▶ _DATASET EXTRACT_

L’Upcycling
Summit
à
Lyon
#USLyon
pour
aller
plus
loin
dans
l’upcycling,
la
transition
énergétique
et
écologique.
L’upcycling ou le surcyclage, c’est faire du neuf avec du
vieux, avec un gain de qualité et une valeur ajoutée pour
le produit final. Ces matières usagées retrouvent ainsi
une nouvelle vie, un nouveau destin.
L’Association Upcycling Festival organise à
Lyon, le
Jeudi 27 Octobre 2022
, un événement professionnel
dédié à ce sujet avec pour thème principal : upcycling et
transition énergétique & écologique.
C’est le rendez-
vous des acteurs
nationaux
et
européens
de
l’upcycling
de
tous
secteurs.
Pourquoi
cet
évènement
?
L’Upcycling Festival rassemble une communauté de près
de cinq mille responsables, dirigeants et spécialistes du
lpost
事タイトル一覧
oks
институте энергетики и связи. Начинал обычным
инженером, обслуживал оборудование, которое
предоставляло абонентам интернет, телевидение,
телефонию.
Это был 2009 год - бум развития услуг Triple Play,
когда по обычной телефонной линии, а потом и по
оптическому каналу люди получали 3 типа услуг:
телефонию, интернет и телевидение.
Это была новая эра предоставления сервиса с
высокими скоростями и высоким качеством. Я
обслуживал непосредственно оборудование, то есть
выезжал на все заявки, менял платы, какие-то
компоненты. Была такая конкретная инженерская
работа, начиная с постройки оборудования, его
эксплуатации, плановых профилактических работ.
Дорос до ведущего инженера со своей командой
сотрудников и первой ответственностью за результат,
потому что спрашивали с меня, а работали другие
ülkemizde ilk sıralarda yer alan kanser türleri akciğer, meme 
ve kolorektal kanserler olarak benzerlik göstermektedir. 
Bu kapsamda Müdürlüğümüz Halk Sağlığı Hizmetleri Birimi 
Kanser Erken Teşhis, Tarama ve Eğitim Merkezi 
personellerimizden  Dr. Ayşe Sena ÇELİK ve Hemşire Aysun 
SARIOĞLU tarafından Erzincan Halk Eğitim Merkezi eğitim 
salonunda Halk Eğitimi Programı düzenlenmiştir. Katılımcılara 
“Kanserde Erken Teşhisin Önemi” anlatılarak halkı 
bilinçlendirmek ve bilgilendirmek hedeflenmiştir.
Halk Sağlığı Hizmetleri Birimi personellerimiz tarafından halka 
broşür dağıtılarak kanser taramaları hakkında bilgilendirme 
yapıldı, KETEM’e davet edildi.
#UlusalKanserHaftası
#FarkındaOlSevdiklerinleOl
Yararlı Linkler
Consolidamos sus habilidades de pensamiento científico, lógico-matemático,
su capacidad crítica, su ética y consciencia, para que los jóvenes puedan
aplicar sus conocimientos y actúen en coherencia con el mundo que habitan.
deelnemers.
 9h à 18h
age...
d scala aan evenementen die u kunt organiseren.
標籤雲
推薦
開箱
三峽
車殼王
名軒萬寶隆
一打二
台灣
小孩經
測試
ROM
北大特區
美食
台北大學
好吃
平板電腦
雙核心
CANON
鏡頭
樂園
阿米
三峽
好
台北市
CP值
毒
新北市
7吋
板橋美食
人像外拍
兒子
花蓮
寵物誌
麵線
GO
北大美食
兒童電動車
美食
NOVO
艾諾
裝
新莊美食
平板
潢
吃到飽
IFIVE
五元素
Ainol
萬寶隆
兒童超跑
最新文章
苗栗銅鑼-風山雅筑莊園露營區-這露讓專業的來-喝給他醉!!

==

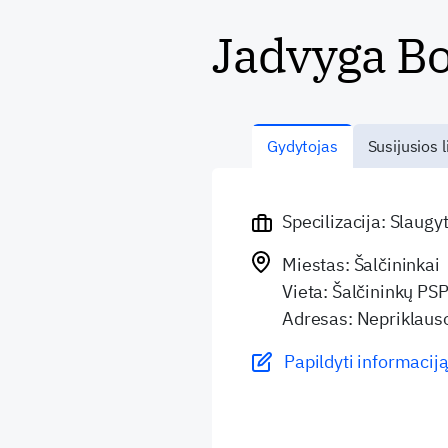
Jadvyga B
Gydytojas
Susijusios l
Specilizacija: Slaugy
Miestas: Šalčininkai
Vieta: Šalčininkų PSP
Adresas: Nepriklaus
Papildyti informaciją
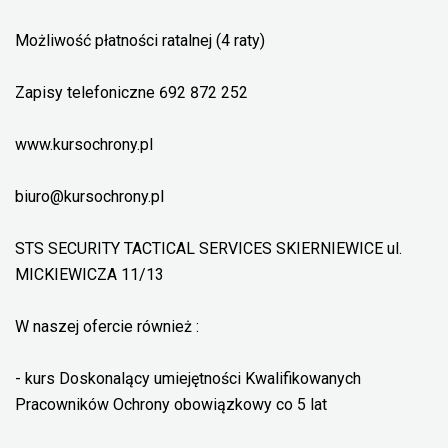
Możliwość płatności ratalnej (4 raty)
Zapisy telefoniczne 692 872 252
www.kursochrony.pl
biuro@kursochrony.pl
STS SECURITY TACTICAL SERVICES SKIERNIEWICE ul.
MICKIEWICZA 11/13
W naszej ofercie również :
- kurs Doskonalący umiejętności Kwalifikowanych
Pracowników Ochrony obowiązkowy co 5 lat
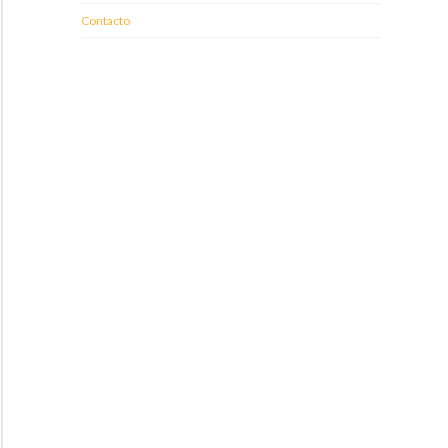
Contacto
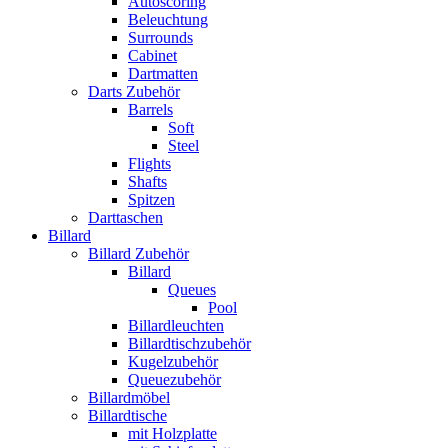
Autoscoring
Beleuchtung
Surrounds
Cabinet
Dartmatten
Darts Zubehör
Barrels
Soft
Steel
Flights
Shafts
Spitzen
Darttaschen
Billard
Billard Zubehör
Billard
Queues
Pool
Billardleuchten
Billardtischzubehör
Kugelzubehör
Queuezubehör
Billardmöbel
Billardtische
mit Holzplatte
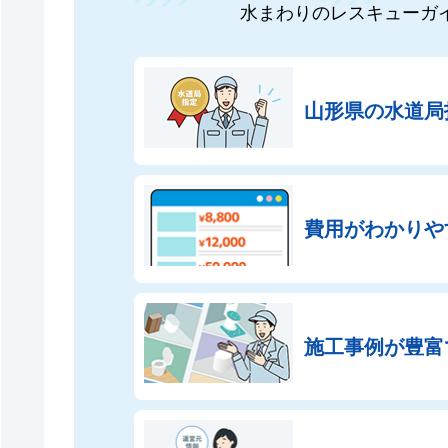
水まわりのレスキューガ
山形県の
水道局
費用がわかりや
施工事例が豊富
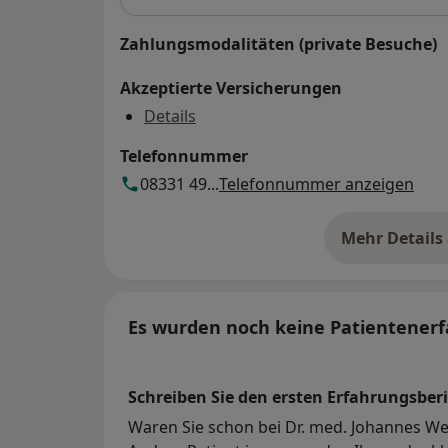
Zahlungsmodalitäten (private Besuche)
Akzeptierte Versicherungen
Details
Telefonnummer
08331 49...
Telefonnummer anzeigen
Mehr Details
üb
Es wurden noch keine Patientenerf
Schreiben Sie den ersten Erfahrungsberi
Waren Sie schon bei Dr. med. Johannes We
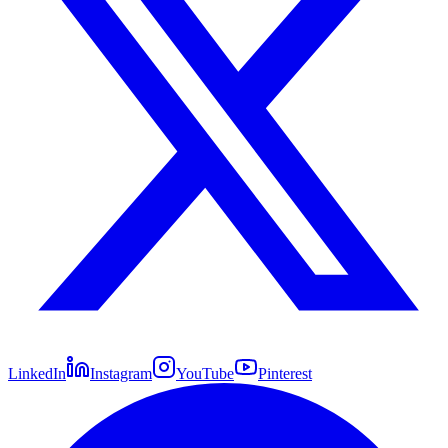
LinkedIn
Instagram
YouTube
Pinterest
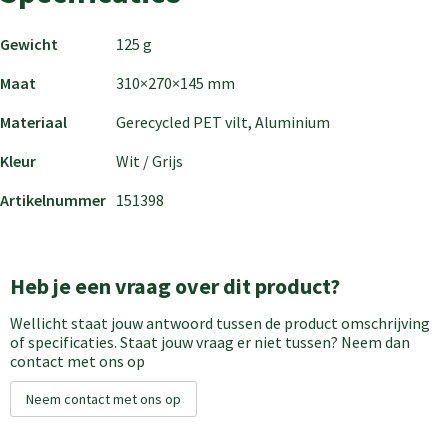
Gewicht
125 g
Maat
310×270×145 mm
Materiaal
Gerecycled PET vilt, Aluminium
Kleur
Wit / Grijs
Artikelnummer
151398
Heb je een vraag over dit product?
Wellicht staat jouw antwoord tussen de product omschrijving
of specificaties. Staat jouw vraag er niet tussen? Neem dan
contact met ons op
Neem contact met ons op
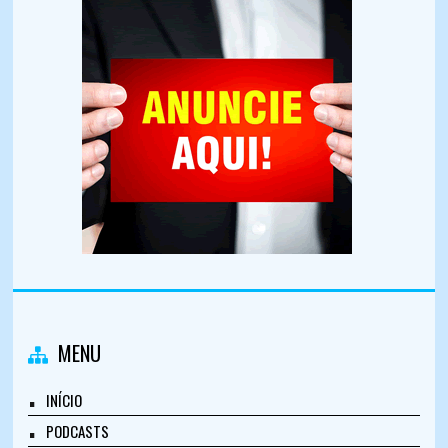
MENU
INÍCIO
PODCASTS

...

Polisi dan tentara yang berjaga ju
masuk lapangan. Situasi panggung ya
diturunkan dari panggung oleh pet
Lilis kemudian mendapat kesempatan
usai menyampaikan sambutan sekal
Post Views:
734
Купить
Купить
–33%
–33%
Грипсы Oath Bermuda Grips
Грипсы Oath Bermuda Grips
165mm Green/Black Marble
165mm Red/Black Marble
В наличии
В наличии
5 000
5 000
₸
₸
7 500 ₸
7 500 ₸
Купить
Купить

▶ _EXERCISE GOAL_
Each line above that contains the word "kursochrony" must be copied.

▶ _TASK OUTPUT_
www.kursochrony.pl
biuro@kursochrony.pl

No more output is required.